While it is interesting, for a while, to experiment with permutations and chance, it is also something that should be passed through. The problem with some experimental poets, as a group, is that the experiment is not passed through but becomes a pose and an end in itself. Perhaps they want to shock the audience, well and good, audiences should be shocked. But what often happens is that the experimenter has the preconception that he is furthering poetry, or that to experiment is the only valid approach to writing and anyone not experimenting is conservative, not writing poetry that is relevant. I think that this idea of advancing poetry is an idea that belongs to business or science but has nothing to do with poetry; poetry has nowhere to advance to, a poem written a thousand years ago is just as much poetry as work written today; I believe that this is an important point and is central to an understanding of all poetry. Poetry has nothing to do with the mentality of advancement, it is in essence "timeless". This "timelessness" doesn't negate the necessity of experimentation but only deepens its significance. To understand the mentality of the age requires a new form, but not a preconceived notion of how to get at that new form. It requires a genuine experimentation that sees that there are no preconceived ways of understanding the age we live in but does require an investigation without ideas of where that investigation will lead: this, in essence, is what experimentation is; a freshness, an approach without prejudgments, an innocence, an investigation of the unknown made known in a new form, and thus the requirement that it be organic, because the unknown is organic and living.

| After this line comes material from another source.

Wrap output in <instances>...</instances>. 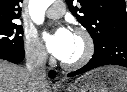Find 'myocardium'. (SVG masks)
Here are the masks:
<instances>
[{"instance_id": "1", "label": "myocardium", "mask_w": 127, "mask_h": 92, "mask_svg": "<svg viewBox=\"0 0 127 92\" xmlns=\"http://www.w3.org/2000/svg\"><path fill=\"white\" fill-rule=\"evenodd\" d=\"M74 34L83 39L85 48L83 54L77 60L72 62L61 61V66L69 70L79 69L86 65L93 57L95 51L93 37L86 29L76 28Z\"/></svg>"}]
</instances>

There is a type of Canadian poetry that caters to the audience. Perhaps one can make a living off of Canada Council readings and then there is a necessity of writing humourous poems. That attitude obviously promotes a star system in poetry, competitiveness, and a desire to achieve. But it is also detrimental to poetry as a serious art form and as a serious study of existence. This doesn't only apply to the experimental poet but to the whole Canadian poetry scene. All poets want to be read and to be popular, but that misses another issue, which is the individual's own self-awareness.

The objection to experimental poetry is that it becomes anti-experimental and trite when it becomes a pose. To see the process of creativity is interesting but to turn the process into the finished product is not. The pose soon becomes a depressing aspect of the poetry scene: knowing the moves in advance, the repetition of the same sound poems becomes a monotonous thing, in which the idea of making poetry new is defeated. It is not new when five hundred different poets have done it five hundred times before.

The experimental poet is correct when he complains that the old forms are obsolete, that much poetry is boring and says nothing, and he is correct to criticize poetry and try to make it new. But the experiment as a conclusion, the experiment as a pose, is also an error and only promotes the reduction of poetry to something that is trivial and superficial.

Finally, the experimental poet's relationship to poetry is the most difficult because he must constantly be aware of the language and its limitations. The purpose of experimenting is also to find one's voice and then deal with the fact that poets don't have merely one voice or style, but many; the real experiment moves us closer to an understanding of the self which is of value and meaning to the whole community.